他最后指向窗外那艘已然完成“裂影”、静静悬浮的薪火号主体:“而如今,我们有‘裂影’之能!影舰承载神州,根基无忧。这正给了我们主动出击、解决隐患的最好机会!我携主体远航,并非孤注一掷的送死,而是以攻代守,将风险主动引离家园,同时为族群寻找未来的机遇和希望!”
王进的目光扫过每一张充满忧虑的面孔:“我知道前路凶险。但有些责任,必须有人承担。有些路,必须有人去走。我意已决,并非逞个人英雄,而是以此策,为我炎黄族搏一个更安全的现在,和一个更有希望未来!请诸位……助我!”
大殿内再次陷入沉默。众人脸上的反对之色未消,但王进条分缕析的陈述,将利害关系掰开揉碎,尤其是“将危险留在家中才是最大冒险”的观点,重重地敲击在每个人心上。
秦罡张了张嘴,还想说什么,最终却化作一声长长的叹息,拳头重重砸在扶手上,颓然坐下。他明白,王进说的是对的,只是这代价,让他心如刀绞。

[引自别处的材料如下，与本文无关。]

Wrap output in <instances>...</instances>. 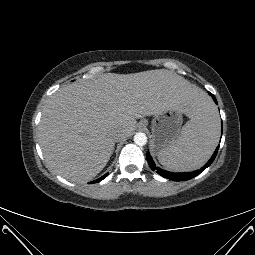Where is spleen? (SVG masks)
<instances>
[{
    "label": "spleen",
    "mask_w": 255,
    "mask_h": 255,
    "mask_svg": "<svg viewBox=\"0 0 255 255\" xmlns=\"http://www.w3.org/2000/svg\"><path fill=\"white\" fill-rule=\"evenodd\" d=\"M220 119L208 97L200 103L182 127L180 135L158 153L159 162L172 171H192L211 157L219 141Z\"/></svg>",
    "instance_id": "obj_1"
}]
</instances>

诸葛明闭目良久,再睁开时,眼中充满了复杂之色,有无奈,有敬佩,更有深深的忧虑:“王部长……你所言,确实是我族目前最优,却也最令人痛心的选择。既然你意已决……老夫,唯有在此,日夜祈佑你与薪火号,平安归来。”
张秋棠等人也相视无言,最终,所有的劝阻都化作了沉重的点头。他们知道,他们已经无法改变王进的决定,也无法找到比这更好的办法。此刻,支持他,完善他的计划,为他准备好一切,才是他们唯一能做的事情。
一种悲壮而决绝的气氛,在大殿中弥漫开来。
“……既如此,”王进的声音打破了沉寂,带着一丝沙哑,却异常坚定,“决议通过。执行‘远航计划’!”